(Required work):
Go through the entries below and print, exactly, the lines starting at the one with "negacionismo que, fomentado pela" and ending at the one with "Arcabouço Fiscal manteve. Essa medida", keeping both ends and no others.

────────

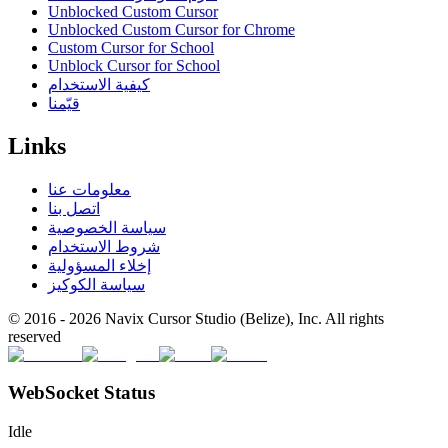
Unblocked Custom Cursor
Unblocked Custom Cursor for Chrome
Custom Cursor for School
Unblock Cursor for School
كيفية الاستخدام
قيّمنا
Links
معلومات عنا
اتصل بنا
سياسة الخصوصية
شروط الاستخدام
إخلاء المسؤولية
سياسة الكوكيز
© 2016 -
2026
Navix Cursor Studio (Belize), Inc. All rights
reserved
WebSocket Status
Idle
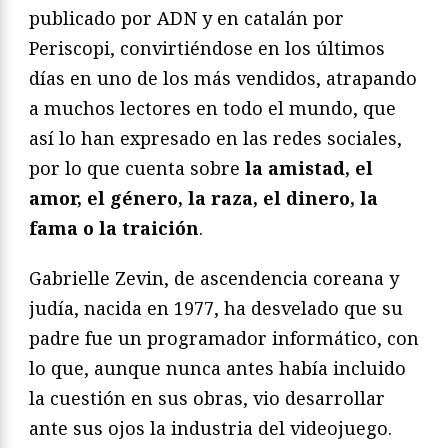
publicado por ADN y en catalán por
Periscopi, convirtiéndose en los últimos
días en uno de los más vendidos, atrapando
a muchos lectores en todo el mundo, que
así lo han expresado en las redes sociales,
por lo que cuenta sobre
la amistad, el
amor, el género, la raza, el dinero, la
fama o la traición
.
Gabrielle Zevin, de ascendencia coreana y
judía, nacida en 1977, ha desvelado que su
padre fue un programador informático, con
lo que, aunque nunca antes había incluido
la cuestión en sus obras, vio desarrollar
ante sus ojos la industria del videojuego.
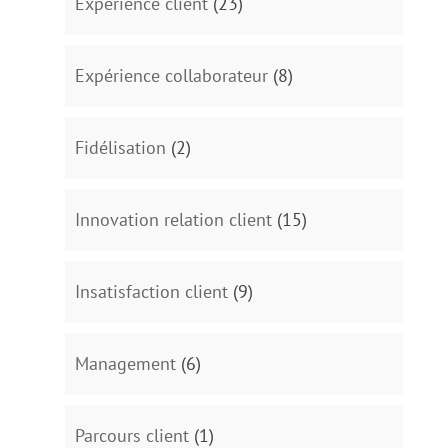
Expérience client
(23)
Expérience collaborateur
(8)
Fidélisation
(2)
Innovation relation client
(15)
Insatisfaction client
(9)
Management
(6)
Parcours client
(1)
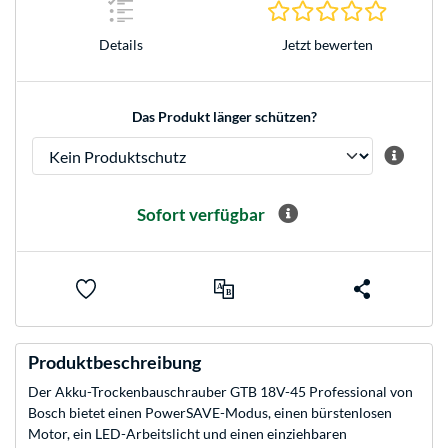
0.0 Stern
Jetzt bewerten
Details
Das Produkt länger schützen?
Sofort verfügbar
Produktbeschreibung
Der Akku-Trockenbauschrauber GTB 18V-45 Professional von
Bosch bietet einen PowerSAVE-Modus, einen bürstenlosen
Motor, ein LED-Arbeitslicht und einen einziehbaren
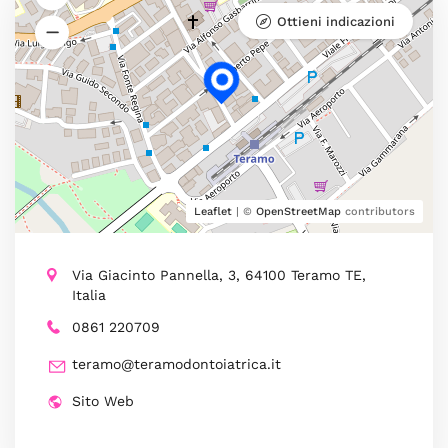
Ottieni indicazioni
Leaflet
| ©
OpenStreetMap
contributors
Via Giacinto Pannella, 3, 64100 Teramo TE,
Italia
0861 220709
teramo@teramodontoiatrica.it
Sito Web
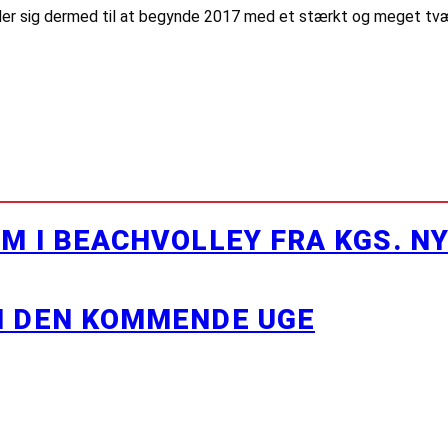
æder sig dermed til at begynde 2017 med et stærkt og meget tv
M I BEACHVOLLEY FRA KGS. N
I DEN KOMMENDE UGE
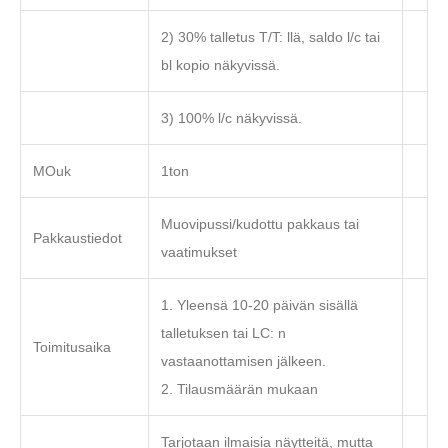
2) 30% talletus T/T: llä, saldo l/c tai
bl kopio näkyvissä.
3) 100% l/c näkyvissä.
MOuk
1ton
Muovipussi/kudottu pakkaus tai
Pakkaustiedot
vaatimukset
1. Yleensä 10-20 päivän sisällä
talletuksen tai LC: n
Toimitusaika
vastaanottamisen jälkeen.
2. Tilausmäärän mukaan
Tarjotaan ilmaisia näytteitä, mutta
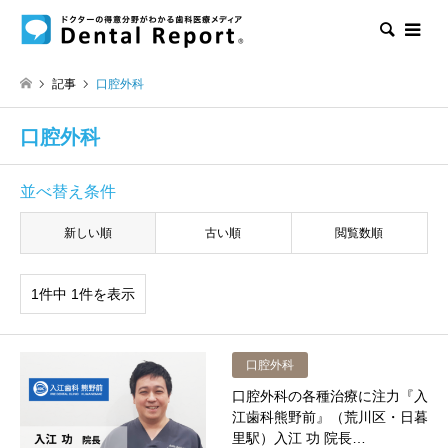
検索
記事
口腔外科
口腔外科
並べ替え条件
新しい順
古い順
閲覧数順
1件中 1件を表示
口腔外科
口腔外科の各種治療に注力『入
江歯科熊野前』（荒川区・日暮
里駅）入江 功 院長…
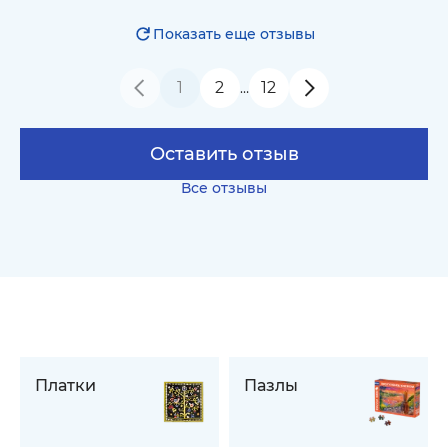
Показать еще отзывы
1
2
12
…
Оставить отзыв
Все отзывы
Платки
Пазлы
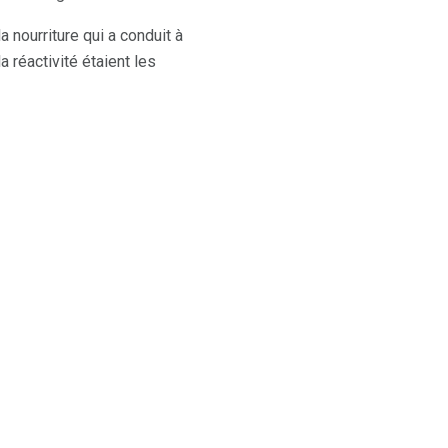
 nourriture qui a conduit à
 réactivité étaient les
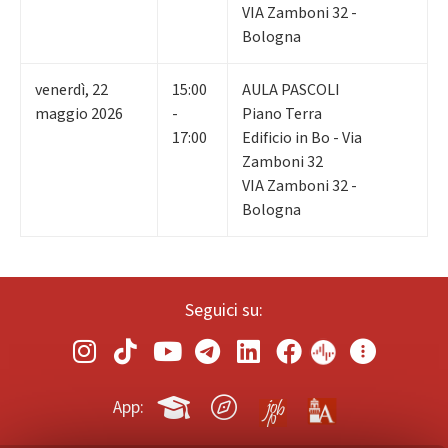
VIA Zamboni 32 -
Bologna
venerdì
,
22
15:00
AULA PASCOLI
maggio 2026
-
Piano Terra
17:00
Edificio in Bo - Via
Zamboni 32
VIA Zamboni 32 -
Bologna
Seguici su:
App:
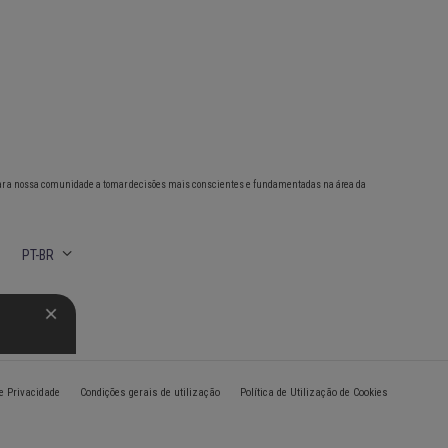
ar a nossa comunidade a tomar decisões mais conscientes e fundamentadas na área da
PT-BR
de Privacidade
Condições gerais de utilização
Política de Utilização de Cookies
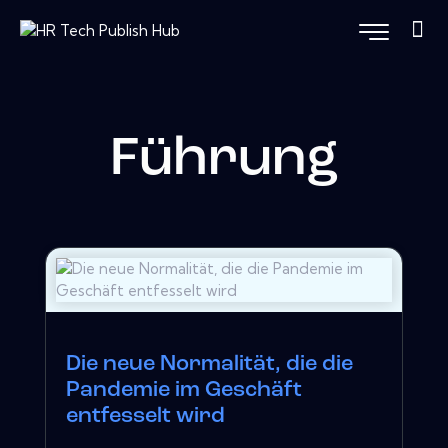
Führung
Die neue Normalität, die die
Pandemie im Geschäft
entfesselt wird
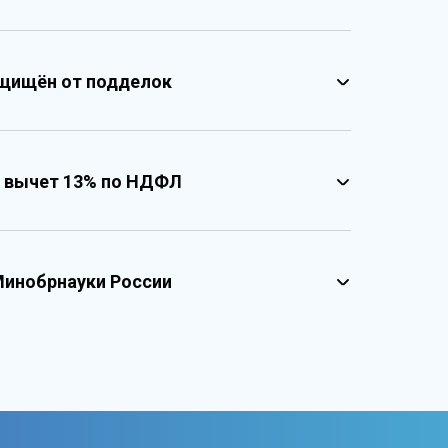
щищён от подделок
 вычет 13% по НДФЛ
несколькими уровнями защиты
твенными реестровыми номерами
реестровые номера учебного центра
зированный документ о квалификации
Минобрнауки России
графические и оптические элементы защиты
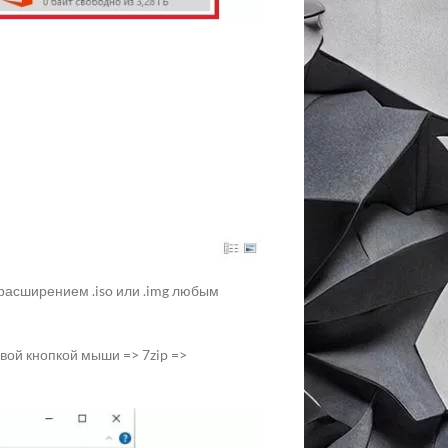
 расширением .iso или .img любым
вой кнопкой мыши => 7zip =>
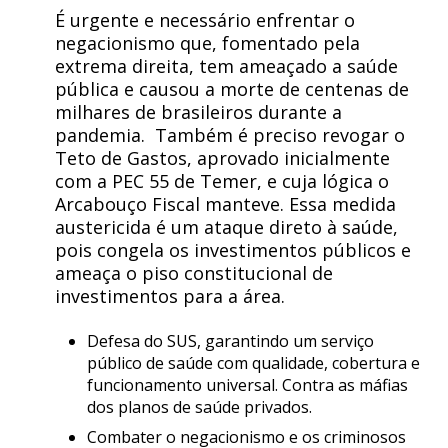
É urgente e necessário enfrentar o
negacionismo que, fomentado pela
extrema direita, tem ameaçado a saúde
pública e causou a morte de centenas de
milhares de brasileiros durante a
pandemia. Também é preciso revogar o
Teto de Gastos, aprovado inicialmente
com a PEC 55 de Temer, e cuja lógica o
Arcabouço Fiscal manteve. Essa medida
austericida é um ataque direto à saúde,
pois congela os investimentos públicos e
ameaça o piso constitucional de
investimentos para a área.
Defesa do SUS, garantindo um serviço
público de saúde com qualidade, cobertura e
funcionamento universal. Contra as máfias
dos planos de saúde privados.
Combater o negacionismo e os criminosos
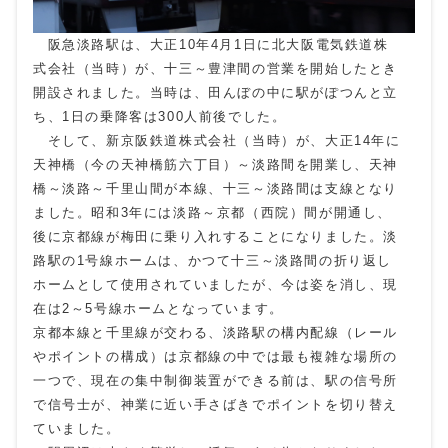
阪急淡路駅は、大正10年4月1日に北大阪電気鉄道株
式会社（当時）が、十三～豊津間の営業を開始したとき
開設されました。当時は、田んぼの中に駅がぽつんと立
ち、1日の乗降客は300人前後でした。
そして、新京阪鉄道株式会社（当時）が、大正14年に
天神橋（今の天神橋筋六丁目）～淡路間を開業し、天神
橋～淡路～千里山間が本線、十三～淡路間は支線となり
ました。昭和3年には淡路～京都（西院）間が開通し、
後に京都線が梅田に乗り入れすることになりました。淡
路駅の1号線ホームは、かつて十三～淡路間の折り返し
ホームとして使用されていましたが、今は姿を消し、現
在は2～5号線ホームとなっています。
京都本線と千里線が交わる、淡路駅の構内配線（レール
やポイントの構成）は京都線の中では最も複雑な場所の
一つで、現在の集中制御装置ができる前は、駅の信号所
で信号士が、神業に近い手さばきでポイントを切り替え
ていました。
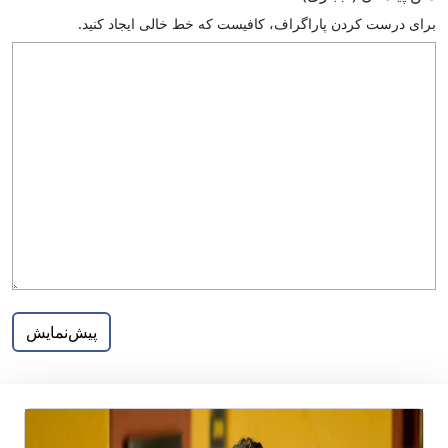
براى درست كردن پاراگراف، كافيست كه خط خالى ايجاد كنيد.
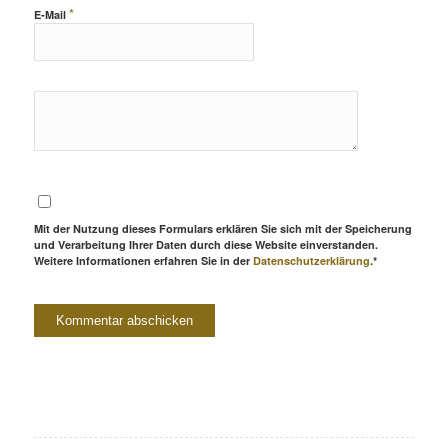
*
E-Mail
Mit der Nutzung dieses Formulars erklären Sie sich mit der Speicherung
und Verarbeitung Ihrer Daten durch diese Website einverstanden.
Weitere Informationen erfahren Sie in der
Datenschutzerklärung
.*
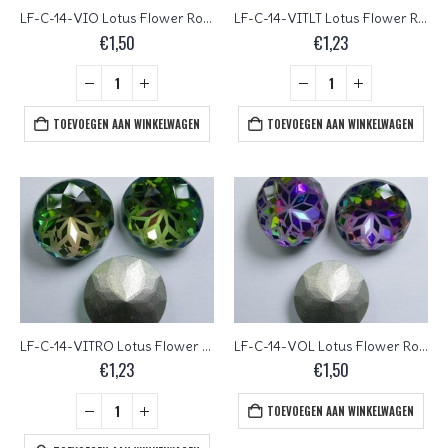
LF-C-14-VIO Lotus Flower Round Chaton 14 mm Violet 1 Pc.
LF-C-14-VITLT Lotus Flower Round Chaton 14 mm Vitrail Light 1 Pc.
€
1,50
€
1,23
TOEVOEGEN AAN WINKELWAGEN
TOEVOEGEN AAN WINKELWAGEN
LF-C-14-VITRO Lotus Flower Round Chaton 14 mm Vitrail Rose 1 Pc.
LF-C-14-VOL Lotus Flower Round Chaton 14 mm Volcano 1 Pc.
€
1,23
€
1,50
TOEVOEGEN AAN WINKELWAGEN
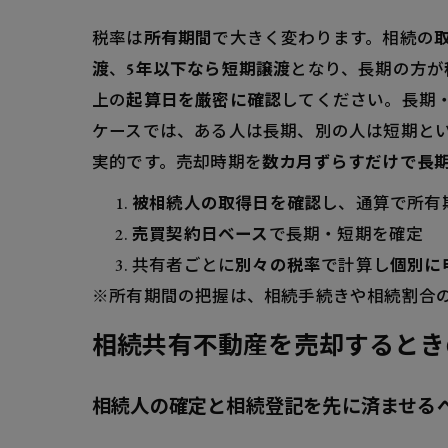
税率は
所有期間
で大きく変わります。相続の
渡
、
5年以下なら短期譲渡
となり、長期の方が
上の
起算日を厳密に確認
してください。長期
ケースでは、ある人は長期、別の人は短期と
実的です。売却時期を
数カ月ずらすだけで長
被相続人の取得日を確認
し、通算で所有
売買契約日ベース
で長期・短期を確定
共有者ごとに
別々の税率
で計算し
個別に
※所有期間の把握は、相続手続きや相続割合
相続共有不動産を売却するとき
相続人の確定と相続登記を先に済ませる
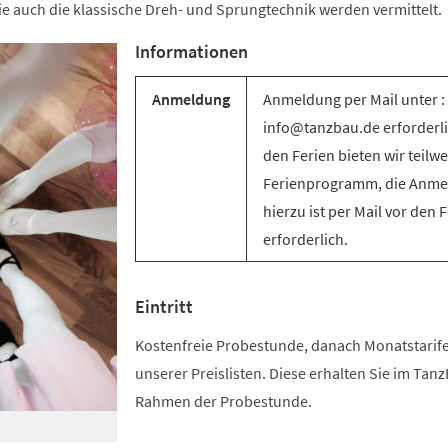
e auch die klassische Dreh- und Sprungtechnik werden vermittelt.
Informationen
Anmeldung
Anmeldung per Mail unter :
info@tanzbau.de erforderli
den Ferien bieten wir teilwe
Ferienprogramm, die Anm
hierzu ist per Mail vor den 
erforderlich.
Eintritt
Kostenfreie Probestunde, danach Monatstari
unserer Preislisten. Diese erhalten Sie im Tan
Rahmen der Probestunde.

────────

(Solution to the problem):
negacionismo que, fomentado pela
extrema direita, tem ameaçado a saúde
pública e causou a morte de centenas de
milhares de brasileiros durante a
pandemia. Também é preciso revogar o
Teto de Gastos, aprovado inicialmente
com a PEC 55 de Temer, e cuja lógica o
Arcabouço Fiscal manteve. Essa medida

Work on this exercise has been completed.